10 Responses to “He celebrated his freedom at age 18 May 2009”
  1. What a wonderful story of strength and courage blessing to you and your family

  2. Dear Robin,
    Thank you for sharing about your family and your unique perspective on freedom.
    I totally agree that we need to fight for our children’s freedom … for ours, it’s the right to attend a virtual charter school and be able to freely express our faith in our schooling at home, instead of being subject to a sub-par school in our community, where they have kicked God out of the school.

    Happy Freedom Day to you and yours.

    Sincerely,
    Donna Johnson
    Founder of WAHMs WIN

  3. Charlotte says:

    Great article. I love that you are defending your sons rights! What a great mom you are.

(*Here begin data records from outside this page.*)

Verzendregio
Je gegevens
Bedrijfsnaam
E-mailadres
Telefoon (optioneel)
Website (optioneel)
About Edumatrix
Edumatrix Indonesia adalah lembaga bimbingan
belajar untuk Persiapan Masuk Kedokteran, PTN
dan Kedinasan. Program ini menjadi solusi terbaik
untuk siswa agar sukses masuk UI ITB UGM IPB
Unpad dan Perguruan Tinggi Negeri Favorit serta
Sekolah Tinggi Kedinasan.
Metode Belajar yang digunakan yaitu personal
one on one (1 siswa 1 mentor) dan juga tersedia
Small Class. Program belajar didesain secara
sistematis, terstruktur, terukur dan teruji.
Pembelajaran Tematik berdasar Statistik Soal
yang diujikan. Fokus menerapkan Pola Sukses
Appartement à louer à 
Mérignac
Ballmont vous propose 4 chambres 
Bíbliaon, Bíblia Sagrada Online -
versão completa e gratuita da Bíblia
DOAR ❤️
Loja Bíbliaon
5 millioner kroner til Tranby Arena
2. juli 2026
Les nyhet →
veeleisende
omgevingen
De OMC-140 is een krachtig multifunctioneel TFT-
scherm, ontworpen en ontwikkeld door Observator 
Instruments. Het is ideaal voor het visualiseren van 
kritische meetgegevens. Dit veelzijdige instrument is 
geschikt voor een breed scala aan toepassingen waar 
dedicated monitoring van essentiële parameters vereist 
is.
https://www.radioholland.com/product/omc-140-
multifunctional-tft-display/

    I work each day for myself and for other women for freedom from guilt. Freedom from the pressure to preform in a traditional sense and I assist myself and others to live their lives without fear of what others will think.

    • Robin says:

      How empowering Charlotte. I am connected to some great women such as the ones who have taken the time to stop by and share words of affirmation. You’re appreciated.

  4. In our Toastmasters club we have a young man, Bobby, 16, autistic, who comes twice a month to learn how to speak publicly so he can lose his fright around other people. No speeches, he does the impromtu speaking portion. And it is helping Bobby tremendously.
    It is amazing what can be done with love and encouragement.
    Congratulations to your son for achieving what a high number of students in the country don’t achieve.
    He deserves a round of applause! A big round of applause…..
    So do the parents!

    • Robin says:

      Thank you Abigail. What a wonderful story! I appreciate your stopping by to read and comment on my post.

  5. Taquila Coleman says:

    Hi Robin, I know exactly how you felt then, my son has autism also and was told that he wasn’t going to be ready for first grade, when they told me that I said to myself, you don’t know my son, a couple of months later his teacher pulled me to the side and said he doing better than the other kids in class, I think he will be ready for first grade next year. Glory to God. She didnt know that he was a child of God.

    • Robin says:

      Hello Taquila. Thank you for sharing. You never know what God has planned through Divine Connections. I know He has connected you to me and now I know of something we share. Yes Glory to God! They are children of God and He has a plan for them. He knows the plan that He has for them. A plan for good and not evil. Thank you for sharing. “I appreciate you.”Congratulations to you and your son. Keep walking by Faith!